OpenCL/OpenGL interoperability and the NV-GLX X11 extension

DRC42 · August 27, 2019, 9:35pm

I develop VirtualGL, which is described in more detail in this thread: [url]Sharing render buffers or render textures among multiple OpenGL contexts - OpenGL - NVIDIA Developer Forums. Nutshell: it’s a GLX implementation that splits 2D and 3D rendering onto different X displays, so you can run Linux OpenGL applications, with GPU acceleration, even if you are using an X proxy or other remote display solution that doesn’t inherently support GPU-accelerated OpenGL.

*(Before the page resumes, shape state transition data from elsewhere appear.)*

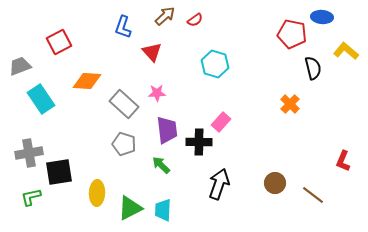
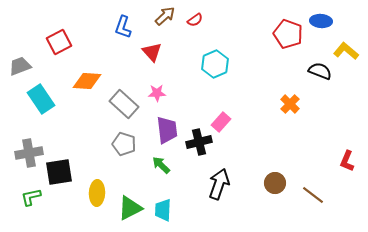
blue ellipse: moved 1 px left, 4 px down
red pentagon: moved 4 px left; rotated 8 degrees clockwise
cyan hexagon: rotated 20 degrees clockwise
black semicircle: moved 7 px right, 3 px down; rotated 55 degrees counterclockwise
black cross: rotated 15 degrees counterclockwise
red L-shape: moved 4 px right
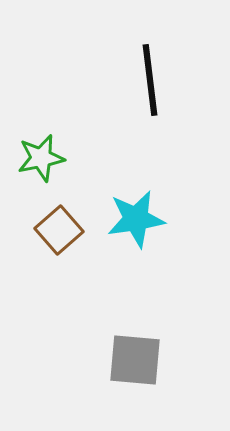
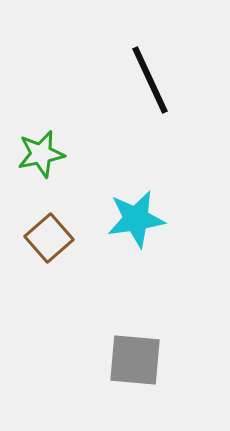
black line: rotated 18 degrees counterclockwise
green star: moved 4 px up
brown square: moved 10 px left, 8 px down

A customer (both my customer and nVidia’s) reported a problem having to do with OpenCL/OpenGL interoperability functions. When those functions are used in a VirtualGL environment, an error occurs (Xlib: extension “NV-GLX” missing on display “:0.0”), followed by a segfault. The segfault appears to be within nVidia’s closed-source API/driver stack. I can reproduce the problem using the OpenCL Marching Cubes Isosurfaces example from [url]https://developer.nvidia.com/opencl[/url]. More specifically, in that case, the segfault occurs within the body of clEnqueueReleaseGLObjects(), which appears to be calling glCreateSyncFromCLeventARB() and glWaitSync() in succession. glWaitSync() appears to be the point at which nVidia’s OpenGL implementation tries to access the NV-GLX X11 extension and subsequently crashes.

It might be tempting to say that VirtualGL’s approach is a hack, but it’s worth noting that this form of split rendering is common within the scientific visualization community, and (for instance) ParaView also does it. So I suspect that this issue would not be confined to VirtualGL. It would probably also occur in any situation in which an application uses an nVidia-attached X display for off-screen rendering and OpenCL/OpenGL interop and then tries to display the rendered OpenGL frames to a non-nVidia-attached X display.

NV-GLX is proprietary and thus doesn’t exist on any display that isn’t controlled by the nVidia API/driver stack. However, VirtualGL ensures that all OpenGL contexts are created on the “3D X server” (the GPU-attached X server to which VirtualGL redirects OpenGL rendering.) I have verified that, at the time glWaitSync() is called, there is a current OpenGL context, and it has been successfully established on the 3D X server. So I’m not sure why something within that function is trying to open a 2D X server connection. I tried swizzling the DISPLAY environment variable prior to the call to clEnqueueReleaseGLObjects(), but that didn’t do anything.

I just need to have a sense of what glWaitSync() is doing behind the scenes to attempt to access the X server, and of course I can’t get that sense because nVidia’s implementation is closed-source. Any advice is appreciated.

DRC42 · September 23, 2019, 4:58pm

The problem turned out to be due to the application passing a 2D X server handle to clCreateContext() via the CL_GLX_DISPLAY_KHR property. VirtualGL now interposes clCreateContext() in order to address that problem.